Partey also ranks 5th for passes into the final third this season and 9th for progressive passes, so whilst this could potentially speak more for Atletico Madrid’s aggressive counter attacking style; with the quality Arsenal have going forward, it will certainly do no harm getting to ball to them quickly and often. However, it seems that this positive passing may come at a cost as Partey falls well short when it comes to pass accuracy with 83.38%, this ranks last among the Arsenal midfielders last season and is also well behind Torreira who is next with 87.82%. Perhaps Arsenal fans can hope that Partey will be able to make up for this with his excellent ball winning abilities.

As you would probably expect, Partey doesn’t rank very high in terms of passes attempted per 90 mins, with only Torreira behind him on this one, but as we’ve shown earlier on, he can still be very effective with what he does do on the ball. His passes are fairly evenly spread with slightly more tending to come in the opponent’s half (27.2) than his own half (21.2). Interestingly enough, Dani Ceballos actually came out on top in these stats, so that could be an excellent partnership as they are able to cover for each other’s weaknesses.

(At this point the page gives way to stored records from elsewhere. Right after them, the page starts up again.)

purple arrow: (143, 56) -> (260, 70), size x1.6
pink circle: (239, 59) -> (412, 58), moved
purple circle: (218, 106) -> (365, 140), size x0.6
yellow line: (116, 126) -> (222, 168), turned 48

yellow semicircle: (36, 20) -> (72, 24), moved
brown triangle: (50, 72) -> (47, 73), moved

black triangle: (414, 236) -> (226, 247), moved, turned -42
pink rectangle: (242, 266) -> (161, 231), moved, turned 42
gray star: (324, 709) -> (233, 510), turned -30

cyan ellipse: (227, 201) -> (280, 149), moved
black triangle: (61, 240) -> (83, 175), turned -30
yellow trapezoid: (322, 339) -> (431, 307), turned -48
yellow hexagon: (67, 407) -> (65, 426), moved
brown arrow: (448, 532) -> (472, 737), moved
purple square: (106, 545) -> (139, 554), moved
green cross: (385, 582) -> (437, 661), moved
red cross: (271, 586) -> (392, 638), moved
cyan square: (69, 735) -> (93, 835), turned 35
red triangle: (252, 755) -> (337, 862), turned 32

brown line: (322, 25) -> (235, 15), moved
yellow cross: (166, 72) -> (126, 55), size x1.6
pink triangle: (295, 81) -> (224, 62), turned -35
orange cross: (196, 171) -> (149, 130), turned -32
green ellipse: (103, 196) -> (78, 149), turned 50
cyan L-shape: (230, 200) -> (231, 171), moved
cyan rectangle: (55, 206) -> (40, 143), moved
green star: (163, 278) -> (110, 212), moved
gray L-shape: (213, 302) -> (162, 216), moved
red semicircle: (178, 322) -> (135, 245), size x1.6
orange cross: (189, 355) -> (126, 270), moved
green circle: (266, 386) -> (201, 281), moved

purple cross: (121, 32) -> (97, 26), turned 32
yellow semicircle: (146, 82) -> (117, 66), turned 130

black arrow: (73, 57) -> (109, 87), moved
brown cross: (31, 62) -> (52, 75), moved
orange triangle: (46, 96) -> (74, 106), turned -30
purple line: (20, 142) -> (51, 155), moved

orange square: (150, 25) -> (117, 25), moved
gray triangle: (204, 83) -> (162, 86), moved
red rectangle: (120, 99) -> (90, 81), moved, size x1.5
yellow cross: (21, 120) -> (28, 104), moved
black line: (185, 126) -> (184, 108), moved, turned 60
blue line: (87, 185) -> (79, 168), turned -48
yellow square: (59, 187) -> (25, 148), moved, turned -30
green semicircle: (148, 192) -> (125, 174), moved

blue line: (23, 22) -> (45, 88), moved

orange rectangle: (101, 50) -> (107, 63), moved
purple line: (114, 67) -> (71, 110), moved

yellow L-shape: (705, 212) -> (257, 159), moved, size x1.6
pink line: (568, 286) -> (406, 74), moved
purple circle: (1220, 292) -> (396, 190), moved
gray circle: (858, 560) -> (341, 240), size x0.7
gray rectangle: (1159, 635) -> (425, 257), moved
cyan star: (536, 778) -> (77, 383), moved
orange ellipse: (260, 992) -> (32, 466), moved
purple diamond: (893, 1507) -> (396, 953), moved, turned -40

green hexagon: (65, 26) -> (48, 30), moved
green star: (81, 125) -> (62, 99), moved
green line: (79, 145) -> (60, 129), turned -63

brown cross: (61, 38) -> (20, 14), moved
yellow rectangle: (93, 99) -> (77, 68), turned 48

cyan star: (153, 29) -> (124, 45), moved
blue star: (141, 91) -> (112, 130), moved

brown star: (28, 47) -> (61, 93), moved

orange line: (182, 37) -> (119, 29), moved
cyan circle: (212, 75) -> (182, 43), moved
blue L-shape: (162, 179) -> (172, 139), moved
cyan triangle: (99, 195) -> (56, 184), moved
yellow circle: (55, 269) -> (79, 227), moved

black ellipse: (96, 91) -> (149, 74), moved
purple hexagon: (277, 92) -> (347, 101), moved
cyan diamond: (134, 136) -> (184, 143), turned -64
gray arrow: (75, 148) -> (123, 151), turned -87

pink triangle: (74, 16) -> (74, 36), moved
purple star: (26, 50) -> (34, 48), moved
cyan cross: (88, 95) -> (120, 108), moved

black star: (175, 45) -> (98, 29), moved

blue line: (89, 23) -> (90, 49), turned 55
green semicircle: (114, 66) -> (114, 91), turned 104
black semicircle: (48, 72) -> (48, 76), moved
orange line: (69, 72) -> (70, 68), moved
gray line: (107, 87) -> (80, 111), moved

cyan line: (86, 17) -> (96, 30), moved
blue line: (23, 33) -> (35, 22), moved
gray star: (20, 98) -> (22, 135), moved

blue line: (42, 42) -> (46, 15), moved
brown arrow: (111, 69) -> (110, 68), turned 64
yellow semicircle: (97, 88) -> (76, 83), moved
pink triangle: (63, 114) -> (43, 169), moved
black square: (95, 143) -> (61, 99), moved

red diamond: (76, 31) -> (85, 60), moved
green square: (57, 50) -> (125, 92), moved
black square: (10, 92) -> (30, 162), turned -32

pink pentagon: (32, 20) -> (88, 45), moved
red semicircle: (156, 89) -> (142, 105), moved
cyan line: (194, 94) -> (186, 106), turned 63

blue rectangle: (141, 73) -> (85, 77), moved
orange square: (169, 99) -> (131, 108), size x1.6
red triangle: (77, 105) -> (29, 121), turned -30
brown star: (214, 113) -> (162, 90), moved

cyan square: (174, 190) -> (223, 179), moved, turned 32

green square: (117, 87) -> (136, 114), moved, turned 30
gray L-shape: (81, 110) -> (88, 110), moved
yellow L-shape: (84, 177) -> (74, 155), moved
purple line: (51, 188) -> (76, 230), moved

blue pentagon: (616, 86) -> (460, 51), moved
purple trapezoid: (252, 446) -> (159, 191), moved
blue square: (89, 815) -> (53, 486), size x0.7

In conclusion, Arsenal fans can expect a hard working, ball winning midfielder, whose first though is always to start an attack. This strong defensive presence in the midfield combined with an aggressive attacking mentality could work wonders in Mikel Arteta’s Arsenal side. The Gunners have often been accused of trying to walk the ball into the net in years gone by, so Partey’s enthusiasm for quick counter attacking football could be a real breath of fresh air at the Emirates. The two time Ghanaian player of the year looks to be a great bit of business and based on his stats, seems like a good pairing with fellow former La Liga midfielder Dani Ceballos.